Access Granted - Air Missions: HIND26 Mar 2016 5
The Drinking Glass. The Crocodile. The Flying Tank. Whatever you call this iconic Russian gunship, the Mi-24 HIND looms in the imagination as a brutal piece of Cold War engineering. As arresting as it grotesque, Moscow's answer to the Huey went beyond its role as a robust troop carrier in becoming a bristling carnivore, stalking the Mujahideen during the ill-fated Soviet invasion.
I'm happy to say, bellowing from the rotor wash and feeling Bagram grit collect in my gum line, the chopper love seen in Heliborne continues with Air Missions: HIND. Unlike Jetcat Games' multi-era celebration of Cold War rotorcraft, the armoured bully is the sole focus of 3DIVISION's simucade project. On higher difficulty, Air Missions: HIND flies much closer to a Gaijin Entertainment level of control fidelity and feedback, sidling alongside the forgotten Apache Air Assault in laying an acceptable level of realism atop slightly more forgiving flight physics.

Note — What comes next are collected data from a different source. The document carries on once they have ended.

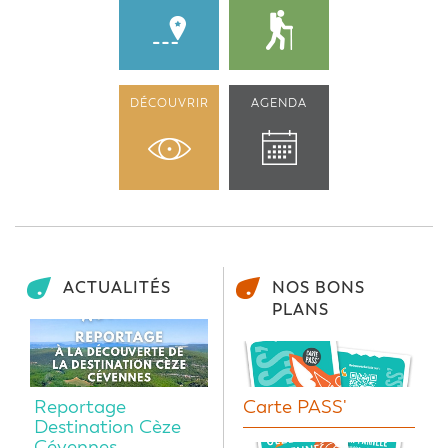
DÉCOUVRIR
AGENDA
ACTUALITÉS
NOS BONS
PLANS
Reportage
Carte PASS'
Destination Cèze
Cévennes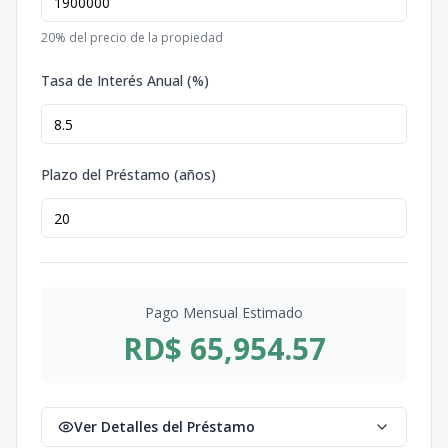
20
% del precio de la propiedad
Tasa de Interés Anual (%)
Plazo del Préstamo (años)
Pago Mensual Estimado
RD$ 65,954.57
Ver Detalles del Préstamo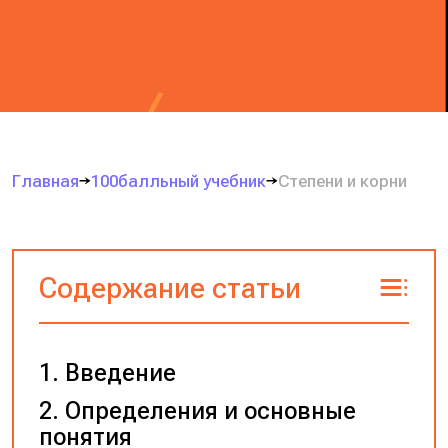
Главная
100балльный учебник
Степени и корни
Содержание статьи
Введение
Определения и основные
понятия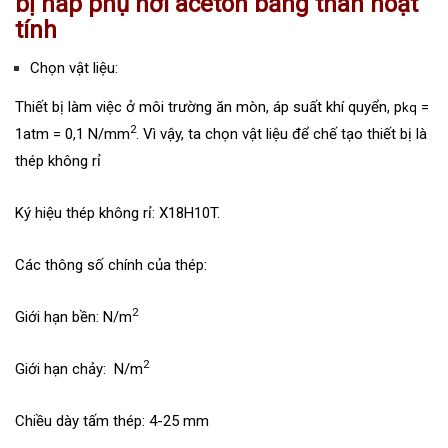
bị hấp phụ hơi aceton bằng than hoạt
tính
Chọn vật liệu:
Thiết bị làm việc ở môi trường ăn mòn, áp suất khí quyển, p
=
kq
2
1atm = 0,1 N/mm
. Vì vậy, ta chọn vật liệu để chế tạo thiết bị là
thép không rỉ
Ký hiệu thép không rỉ: X18H10T.
Các thông số chính của thép:
2
Giới hạn bền: N/m
2
Giới hạn chảy: N/m
Chiều dày tấm thép: 4-25 mm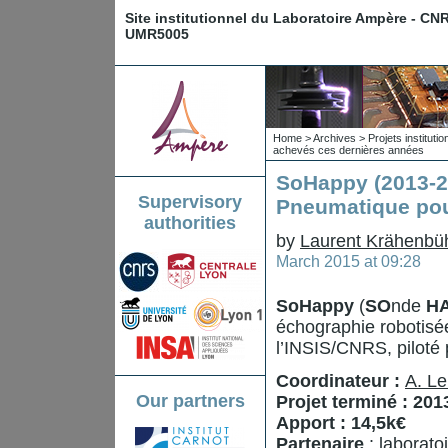
Site institutionnel du Laboratoire Ampère - CN
UMR5005
Home
>
Archives
>
Projets institut
achevés ces dernières années
SoHappy (2013-2
Supervisory
Pneumatique pour
authorities
by
Laurent Krähenbü
March 2015 at 09:28
SoHappy
(
SO
nde
H
échographie robotisée
l’INSIS/CNRS, piloté
Coordinateur :
A. Le
Our partners
Projet terminé : 201
Apport : 14,5k€
Partenaire
: laborato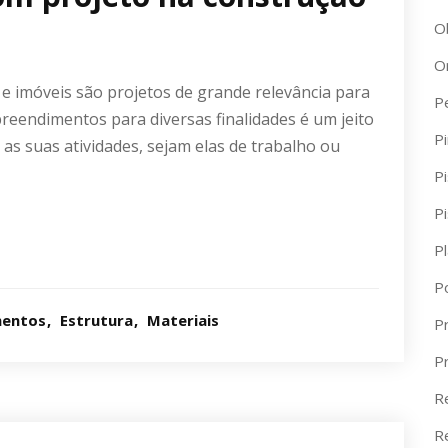
O
O
 e imóveis são projetos de grande relevância para
P
reendimentos para diversas finalidades é um jeito
Pi
 as suas atividades, sejam elas de trabalho ou
Pi
P
P
P
mentos
Estrutura
Materiais
Pr
P
R
R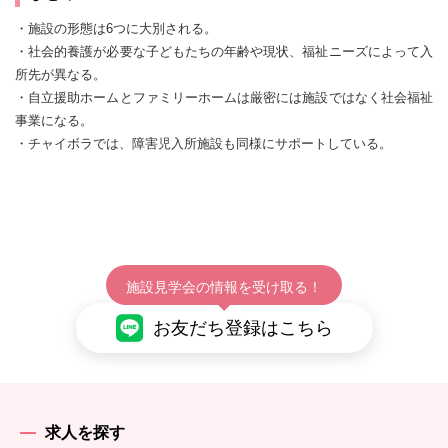
・施設の形態は6つに大別される。
・社会的養護が必要な子どもたちの年齢や現状、福祉ニーズによって入
所先が異なる。
・自立援助ホームとファミリーホームは厳密には施設ではなく社会福祉
事業になる。
・チャイボラでは、障害児入所施設も同様にサポートしている。
施設見学会の情報を受け取る！
お友だち登録はこちら
求人を探す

Modes include a single player campaign -- which can also allow for up to two other friends in co-op -- as well as instant action, test flight and air-to-air combat in multiplayer. The campaign folds tutorial missions into the mix, allowing players to test out new ordnance before taking it into the fray.
Nothing overstays its welcome in single player, although the current campaign does sport a few bugs that can hamper progress through the short clutch of missions. I found myself unable to equip or fire the MCLOS Fleyta AT missile during its introductory stage. Were it the Falanga, I'd accept operational foibles as standard operating procedure. However, it was only through an odd flail of HUD toggling that the Flutes popped onto the stubby winglets and I was able to continue. These will be ironed out, and perhaps I'm alone in my missile deficiency, but it can be a bit tiresome when weapon unlocks are tied to campaign mission progression.
Beyond minor quibbles, there's a lot to like about 3DIVISION's work. It's a handsome game with admirable draw distance, where the quilted greenery of Eastern Europe and craggy steppes of Central Asia greet the horizon without unsightly pop-in. Each location offers a selectable time of day outside of the main campaign, from clear to nocturnal sortie. It'd be nice to see some dynamic weather, but we'll see how development goes before adding further fancy to flight.
Most importantly, Air Missions: HIND feels good. The aforementioned Apache Air Assault is the closest living relative, particularly in not requiring -- though accommodating -- a HOTAS and peddle outlay to feel like you're holding up your end of the bargain. Air Missions: HIND manages to get away with keyboard and mouse controls, but does support gamepad and flightstick if you're so inclined. I'd highly recommend playing on the highest difficulty with all realism switched flipped, as while the game isn't a DCS-level flight pedant, half the fun is coming to grips with manoeuvring this bug-eyed beast.
Beyond central and left-right panned chase cameras, players can fly from inside the bulbs as both pilot and gunner. You've still got the same level of control from all stations, even when flipping to FLIR to spot bogeys in the terrain. The machine goes into an automatic hover mode when switching to the GUV turret, allowing for gunners to train their cannons and ATGMs on unfortunates downrange. There's something to be said for scudding slightly sideways at speed alongside an enemy convoy, chewing away with a bouncing, barking YaKB.
3DIVISION aren't new to the simucade game, having released titles like the flattop flight fantasy Air Conflicts: Pacific Carriers. Not entirely successful, their products are often bested by ambition. However, focusing on a sole aircraft might just be a deft move by the Slovakian developer.
Air Missions: HIND feels exceptionally accomplished at this stage, based on the physics and responsiveness alone. Banking and steering feels good, with heft in the pitch and collective. Nothing cheap, no suggestion of Ace Combat: Assault Horizon's riotous 'suggestion' of gunship gameplay. No point and shoot business.
Bring the dakadak. There's no FIM-92 in the tail here.